La situation est paradoxale. Pour le spécialiste comme pour l’étudiant, les textes en français sont disponibles en ligne, grâce au travail réalisé par l’Université du Québec à Chicoutimi. Mais comment s’y retrouver ? Entre 1899 et 1925, Mauss est passé de la sociologie des religions à l’ethnographie économique. Pourquoi ? Comment ? Il faut d’abord reconstituer la chronologie et, avec elle, le mouvement même de la pensée. Le célèbre texte sur le sacrifice, avec Henri Hubert, est paru en 1899 (Œuvres tome 1, chapitre 3). Peu après, en 1903, les mêmes Hubert et Mauss publiaient leur non moins célèbre travail sur la magie. Qui peut comprendre aujourd’hui les liens entre ces deux articles ? L’éditeur de Sociologie et anthropologie, en 1950, a cette phrase magnifique : « Quelques pages préliminaires ont été rapportées en appendice, joint à la fin de cette étude ». Ces trois pages en petits caractères justifient pourtant les raisons pour lesquelles l’école durkheimienne passe de l’étude du sacrifice, institution par excellence, à l’étude de la magie : comprendre la nature des rites en général, montrer « comment, dans la magie, l’individu isolé travaille sur des phénomènes sociaux » (S.A. 1950, p. 140). Mais c’est un autre article de Mauss sur la magie, et un article d’Hubert sur le temps, qui sont discutés en 1906 dans l’Introduction aux Mélanges (Œuvres tome 1, chapitre 1). En 1909, Mauss poursuit l’étude des rites dans sa thèse inachevée : La prière, manuscrit donné à l’éditeur Félix Alcan en 1909 et immédiatement retiré par l’auteur. Pour qui lit en détail ce manuscrit (Œuvres tome 1, chapitre 4), c’est alors que Mauss prend le tournant qui le conduira jusqu’à l’Essai sur le don : Mauss en arrive à une conception du rite qui laisse de côté les considérations religieuses, qui fait du « don aux dieux » un cas particulier du don en général, et du don entre les humains un condensé de rite social.
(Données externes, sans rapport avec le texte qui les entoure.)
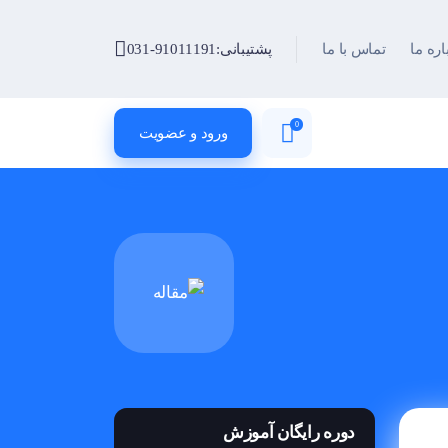
اره ما
تماس با ما
پشتیبانی:
031-91011191
0
ورود و عضویت
دوره رایگان آموزش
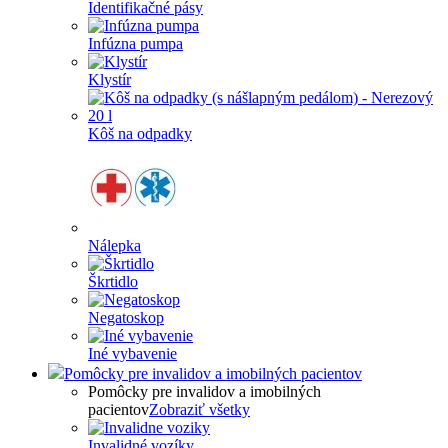
Identifikačné pásy
Infúzna pumpa
Klystír
Kôš na odpadky
Nálepka
Škrtidlo
Negatoskop
Iné vybavenie
Pomôcky pre invalidov a imobilných pacientov
Pomôcky pre invalidov a imobilných
pacientov
Zobraziť všetky
Invalidné vozíky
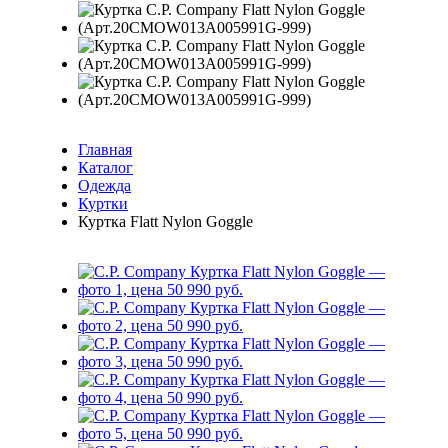
Главная
Каталог
Одежда
Куртки
Куртка Flatt Nylon Goggle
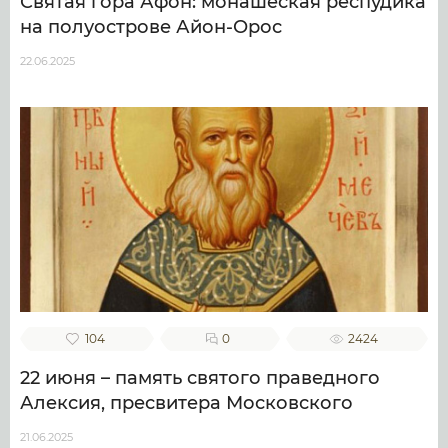
Святая гора Афон: монашеская респудика
на полуострове Айон-Орос
22.06.2025
104
0
2424
22 июня – память святого праведного
Алексия, пресвитера Московского
21.06.2025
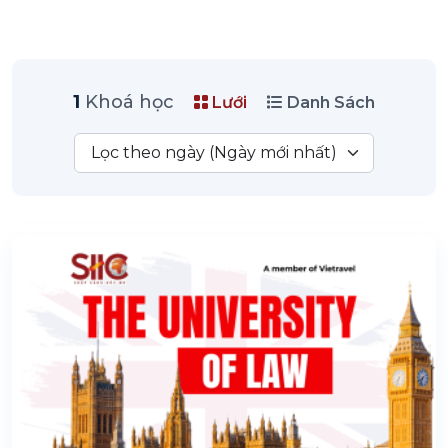
1
Khoá học
Lưới
Danh Sách
Lọc theo ngày (Ngày mới nhất)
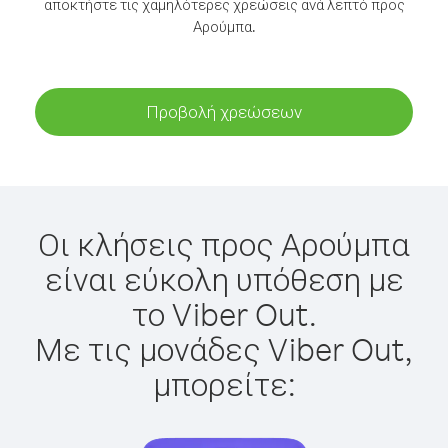
αποκτήστε τις χαμηλότερες χρεώσεις ανά λεπτό προς
Αρούμπα.
Προβολή χρεώσεων
Οι κλήσεις προς Αρούμπα
είναι εύκολη υπόθεση με
το Viber Out.
Με τις μονάδες Viber Out,
μπορείτε:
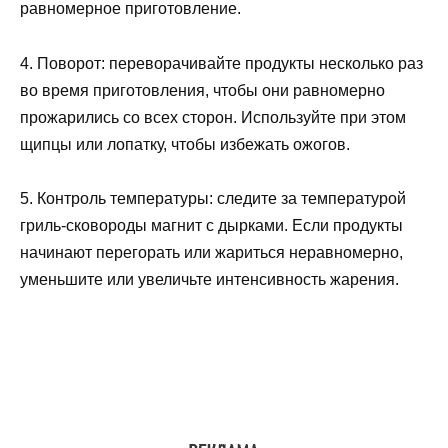
равномерное приготовление.
4. Поворот: переворачивайте продукты несколько раз
во время приготовления, чтобы они равномерно
прожарились со всех сторон. Используйте при этом
щипцы или лопатку, чтобы избежать ожогов.
5. Контроль температуры: следите за температурой
гриль-сковороды магнит с дырками. Если продукты
начинают перегорать или жариться неравномерно,
уменьшите или увеличьте интенсивность жарения.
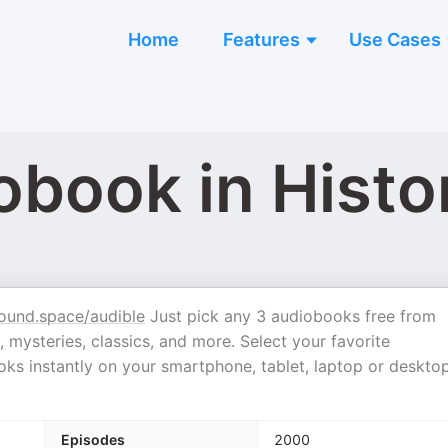
Home
Features
Use Cases
obook in Histo
ound.space/audible
Just pick any 3 audiobooks free from
 mysteries, classics, and more. Select your favorite
ks instantly on your smartphone, tablet, laptop or desktop
Episodes
2000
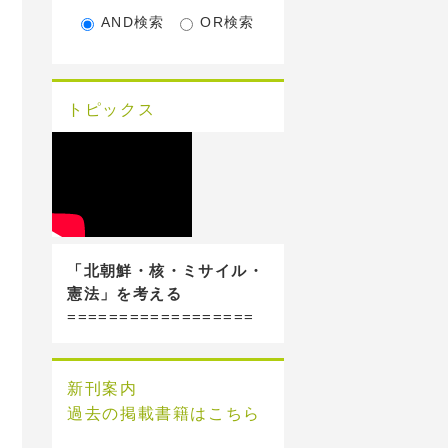
AND検索
OR検索
トピックス
「北朝鮮・核・ミサイル・
憲法」を考える
==================
新刊案内
過去の掲載書籍はこちら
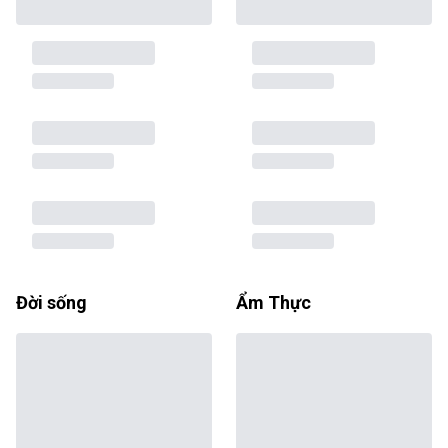
Đời sống
Ẩm Thực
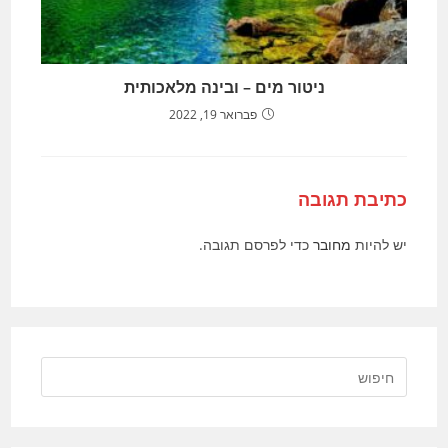
ניטור מים – ובינה מלאכותית
פברואר 19, 2022
כתיבת תגובה
יש להיות
מחובר
כדי לפרסם תגובה.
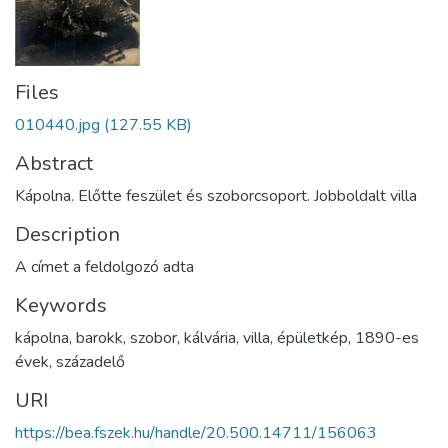
Files
010440.jpg
(127.55 KB)
Abstract
Kápolna. Előtte feszület és szoborcsoport. Jobboldalt villa
Description
A címet a feldolgozó adta
Keywords
kápolna
,
barokk
,
szobor
,
kálvária
,
villa
,
épületkép
,
1890-es
évek
,
századelő
URI
https://bea.fszek.hu/handle/20.500.14711/156063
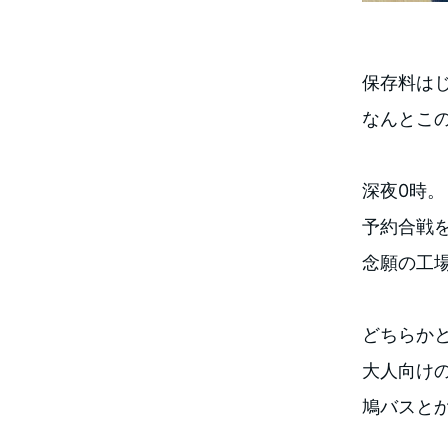
保存料は
なんとこ
深夜0時。
予約合戦
念願の工
どちらか
大人向け
鳩バスと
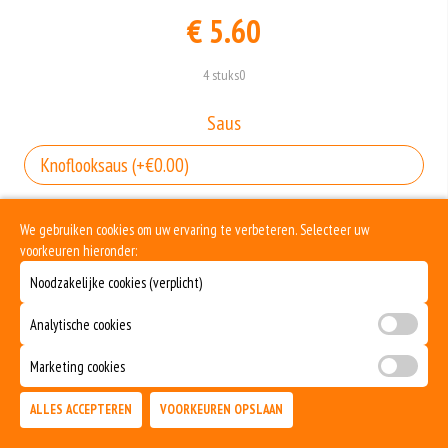
€ 5.60
4 stuks0
Saus
Allergenen informatie
We gebruiken cookies om uw ervaring te verbeteren. Selecteer uw
voorkeuren hieronder:
Noodzakelijke cookies (verplicht)
Geen aangegeven allergenen.
Analytische cookies
Marketing cookies
ALLES ACCEPTEREN
VOORKEUREN OPSLAAN
TOEVOEGEN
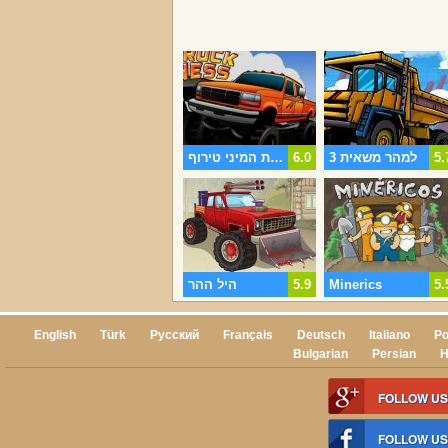
5.
למהר משאית 3
6.0
משאית המיני טירוף
5.
Minerics
5.9
היל ההר
English
Türk
Русский
Français
Deutsch
Italiano
Po
Bulgarian
Persian
H
FOLLOW US
FOLLOW U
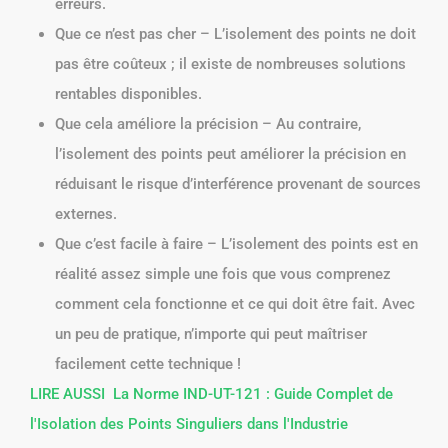
erreurs.
Que ce n’est pas cher – L’isolement des points ne doit
pas être coûteux ; il existe de nombreuses solutions
rentables disponibles.
Que cela améliore la précision – Au contraire,
l’isolement des points peut améliorer la précision en
réduisant le risque d’interférence provenant de sources
externes.
Que c’est facile à faire – L’isolement des points est en
réalité assez simple une fois que vous comprenez
comment cela fonctionne et ce qui doit être fait. Avec
un peu de pratique, n’importe qui peut maîtriser
facilement cette technique !
LIRE AUSSI
La Norme IND-UT-121 : Guide Complet de
l'Isolation des Points Singuliers dans l'Industrie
Le lecteur anglophone est mieux armé pour comprendre ce fil essentiel de l’œuvre de Mauss. Parce qu’il fallait traduire, et parce que les plus grands anthropologues anglais se sont engagés dans l’entreprise, il dispose de plusieurs ouvrages longuement commentés : plusieurs éditions de The Gift (préfacé par Evans-Pritchard puis par Mary Douglas), Sacrifice (préfacé par Evans-Pritchard), A General Theory of Magic, mais aussi plus récemment On Prayer (2004, Berghahn). Plus largement, le travail de Mauss n’a pas été séparé, outre-Manche et outre-Atlantique, de la réception faite à l’école durkheimienne. Les noms de ses premiers compagnons, Henri Hubert, Robert Hertz, y sont à juste titre presque aussi célèbres que celui de Mauss ; les liens entre la sociologie des religions et l’ethnographie y sont mieux compris ; sa pleine appartenance à l’école durkheimienne, aussi. L’œuvre de Mauss est un trésor inépuisable pour le dialogue entre disciplines, témoin dans le domaine de l’archéologie et de l’histoire des techniques le travail de Nathan Schlanger dans Techniques, Technology and Civilization (Berghahn 2006). On espère l’équivalent dans le domaine de la psychologie avec une réédition des principaux textes où Mauss dialogue avec les psychologues en montrant l’efficacité physiologique et psychologique des rituels.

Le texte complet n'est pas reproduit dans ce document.